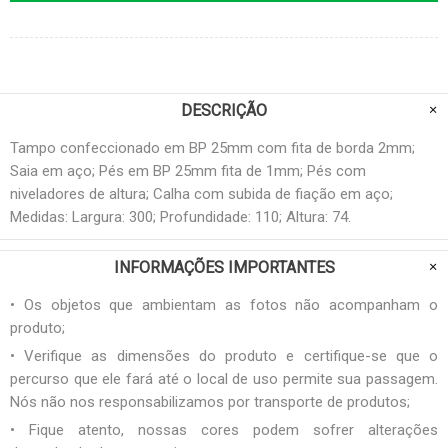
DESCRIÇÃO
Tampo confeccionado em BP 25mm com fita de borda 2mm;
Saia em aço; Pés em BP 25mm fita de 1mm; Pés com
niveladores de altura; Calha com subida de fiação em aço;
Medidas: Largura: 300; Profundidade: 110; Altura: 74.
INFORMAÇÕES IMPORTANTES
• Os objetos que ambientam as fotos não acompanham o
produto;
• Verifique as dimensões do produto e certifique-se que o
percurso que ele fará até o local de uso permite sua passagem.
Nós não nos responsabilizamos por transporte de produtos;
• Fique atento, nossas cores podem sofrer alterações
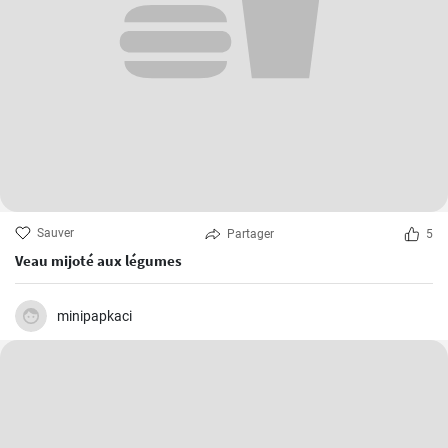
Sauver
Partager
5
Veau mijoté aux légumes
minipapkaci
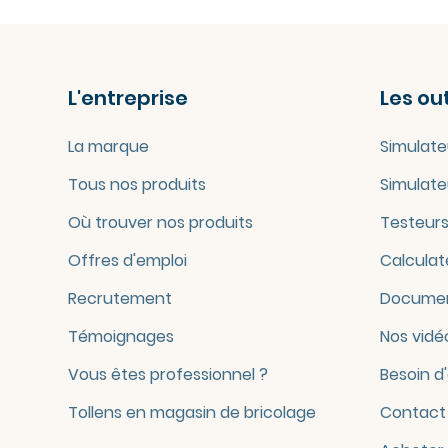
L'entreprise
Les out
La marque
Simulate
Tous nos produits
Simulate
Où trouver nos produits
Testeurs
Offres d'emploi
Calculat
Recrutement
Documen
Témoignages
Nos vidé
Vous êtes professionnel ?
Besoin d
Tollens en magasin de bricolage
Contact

WHAT YOU WILL DO: Note each line of the entries that has "fita" in it, and copy those lines.

REPLY:
Tampo confeccionado em BP 25mm com fita de borda 2mm;
Saia em aço; Pés em BP 25mm fita de 1mm; Pés com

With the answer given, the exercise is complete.